Fue todo lo que pudimos escuchar. El resto fue visual. Contemplamos, como si fuera una película de cine mudo, los movimientos de brazos, manos y hombros con los que aquel señor tan enfadado trataba de explicar a su acompañante los motivos de su estado de ánimo. El tiempo le acompañaba porque las nubes negras, negrísimas, se colocaban sobre nosotros. El acompañante trataba de separarse del señor enfadado, pero él seguía insistiendo. Poseído por esa extraña energía que le dan al español sus enfados, se dirigieron ambos, Castellana arriba, hacia la tormenta, que estalló pocos minutos después y nos hizo refugiarnos bajo una marquesina.

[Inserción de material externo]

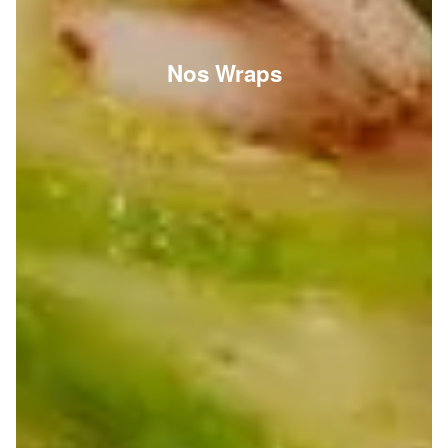
Nos Wraps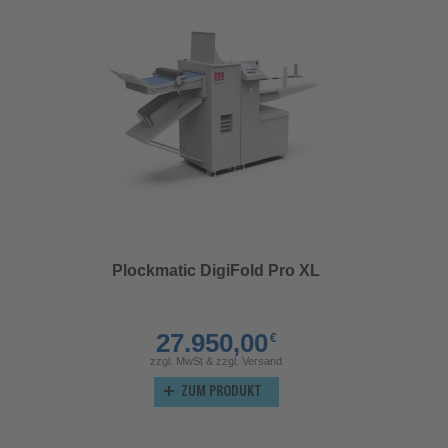
Plockmatic DigiFold Pro XL
27.950,00
€
zzgl. MwSt & zzgl. Versand
ZUM PRODUKT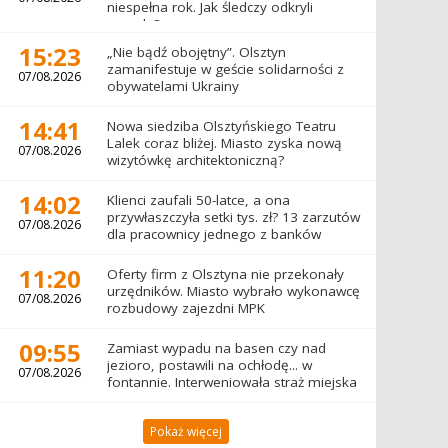
niespełna rok. Jak śledczy odkryli
prawdę?
15:23
„Nie bądź obojętny”. Olsztyn
zamanifestuje w geście solidarności z
07/08.2026
obywatelami Ukrainy
14:41
Nowa siedziba Olsztyńskiego Teatru
Lalek coraz bliżej. Miasto zyska nową
07/08.2026
wizytówkę architektoniczną?
14:02
Klienci zaufali 50-latce, a ona
przywłaszczyła setki tys. zł? 13 zarzutów
07/08.2026
dla pracownicy jednego z banków
11:20
Oferty firm z Olsztyna nie przekonały
urzędników. Miasto wybrało wykonawcę
07/08.2026
rozbudowy zajezdni MPK
09:55
Zamiast wypadu na basen czy nad
jezioro, postawili na ochłodę... w
07/08.2026
fontannie. Interweniowała straż miejska
Pokaż więcej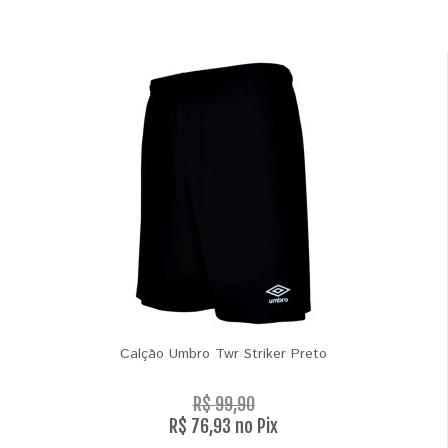
Calção Umbro Twr Striker Preto
R$ 99,90
R$ 76,93 no Pix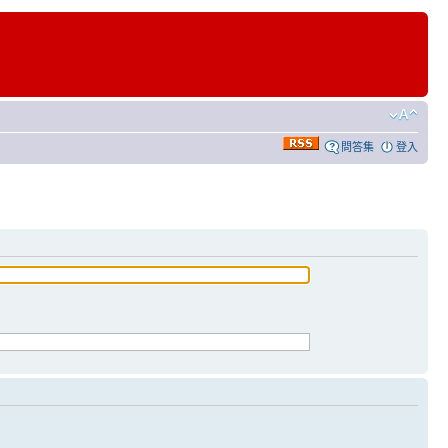
問答集
登入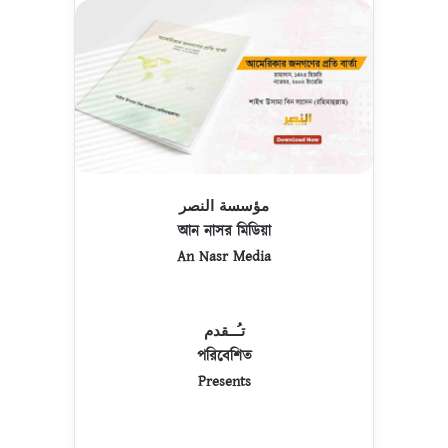
مؤسسة النصر
আন নাসর মিডিয়া
An Nasr Media
تـُــقدم
পরিবেশিত
Presents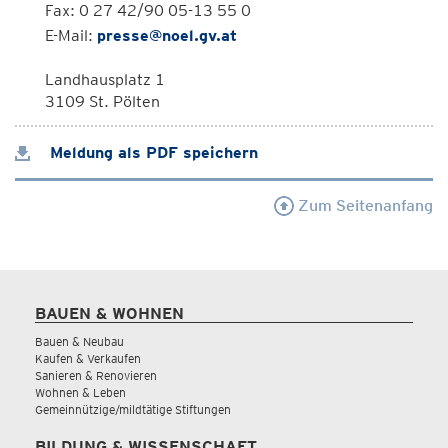
Fax: 0 27 42/90 05-13 55 0
E-Mail:
presse@noel.gv.at
Landhausplatz 1
3109 St. Pölten
Meldung als PDF speichern
Zum Seitenanfang
BAUEN & WOHNEN
Bauen & Neubau
Kaufen & Verkaufen
Sanieren & Renovieren
Wohnen & Leben
Gemeinnützige/mildtätige Stiftungen
BILDUNG & WISSENSCHAFT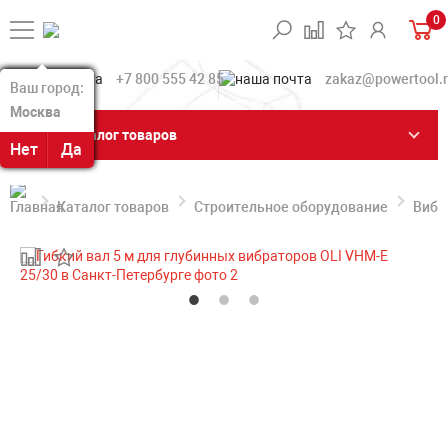
0
+7 800 555 42 85
zakaz@powertool.
Ваш город:
Ваш город:
Москва
Москва
Каталог товаров
Нет
Нет
Да
Да
Каталог товаров
Строительное оборудование
Вибр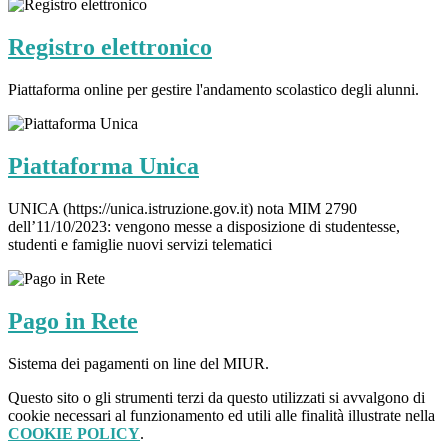
Registro elettronico
Piattaforma online per gestire l'andamento scolastico degli alunni.
Piattaforma Unica
UNICA (https://unica.istruzione.gov.it) nota MIM 2790
dell’11/10/2023: vengono messe a disposizione di studentesse,
studenti e famiglie nuovi servizi telematici
Pago in Rete
Sistema dei pagamenti on line del MIUR.
Questo sito o gli strumenti terzi da questo utilizzati si avvalgono di
cookie necessari al funzionamento ed utili alle finalità illustrate nella
COOKIE POLICY
.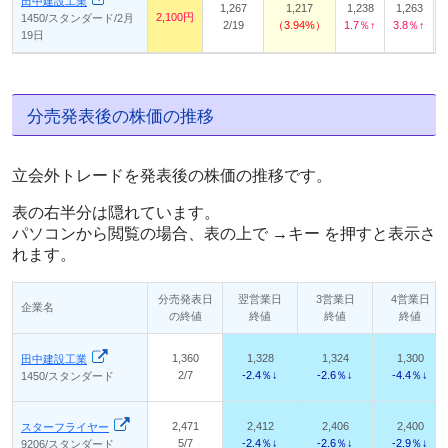
田中建設工業
1,267
1,217
1,238
1,263
2,100円
1450/スタンダード/2月
2/19
3.94%
1.7％↑
3.8％↑
19日
分売発表後の株価の推移
立会外トレードを発表後の株価の推移です。
表の右半分は隠れています。
パソコンから閲覧の場合、表の上で →キー を押すと表示さ
れます。
分売発表日
翌営業日
3営業日
4営業日
企業名
の終値
終値
終値
終値
1,360
1,328
1,324
1,300
田中建設工業
2/7
-2.4％↓
-2.6％↓
-4.4％↓
1450/スタンダード
2,471
2,412
2,406
2,400
スターフライヤー
5/7
-2.4％↓
-2.6％↓
-2.9％↓
9206/スタンダード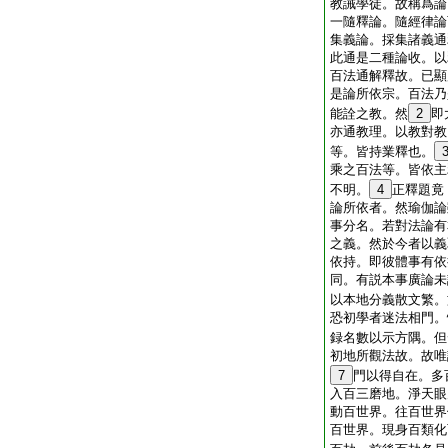
教誡學徒。故稱爲論
一隨釋論。隨經律論
集義論。採集諸義通
此通是二種論收。以
百法通解釋故。已顯
是論所依宗。百法乃
能詮之教。然
2
即
亦通教理。以教對教
等。皆持業釋也。
乘之百法等。皆依主
不明。
4
正釋題竟
論所依者。然瑜伽論
事分名。若對法論有
之義。然於今者以義
依持。即彼體事有依
同。有説本事廣論未
以本地分義散文繁。
恐初學者迷法相門。
録名數以示方隅。但
初地所觀法故。故唯
7
門以得自在。多
入百三磨地。淨天眼
動百世界。往百世界
百世界。現身百類化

Aquellos rayos y truenos, aquel chaparrón copioso, eran prolongación climática del ánimo del señor enfadado, como si de un Werther se tratara.
Recuerdo una entrevista televisiva a Manuel Summers hace muchos años. Decía Summers que él era un “español típico”, que siempre estaba cabreado. Y siempre que me encuentro a uno de esos españoles que hacen aspavientos, son apocalípticos y acabarían con los problemas con un buen sopapo, un golpe sobre la mesa o sobre el Estado, un señor de esos de “¡si a mí me dejaran…!”, me acuerdo del “español típico” de Summers.
Afortunadamente, los señores enfadados que reclaman soluciones drásticas y de sopapo han desaparecido y solo quedan algunos especímenes aislados. Pero son los restos paleolíticos de una forma de ser española maximalista e irritada que contrasta con el sentido del humor de los indignados que han salido a las calles y plazas.
Estoy seguro que muchos de los que han aguantado los chaparrones en las tiendas y bajo los toldos instalados en las plazas, tenían muchos más motivos que el señor enfadado de la Castellana para estar enfadados. También tenían más sentido de la responsabilidad porque, en vez de resolver todo a guantazo limpio, se han sentado durante horas a hacer ejercicio de conversación, de debate y asamblea. Habrán planteado ideas más o menos sensatas, más o menos utópicas, pero lo cierto es que al término salían con algo de esperanza. He visto alumnos agotados que se iban corriendo a la Puerta del Sol porque tenían tareas a las que se habían comprometido para la limpieza o cualquier otro trabajo. Iban con alegría e ilusión.
Aunque tenían muchos motivos para estar realmente “cabreados”, estaban indignados. Lo que nos les ha faltado en ningún momento ha sido sentido del humor. En eso se nota también el cambio generacional. Para bien, claro.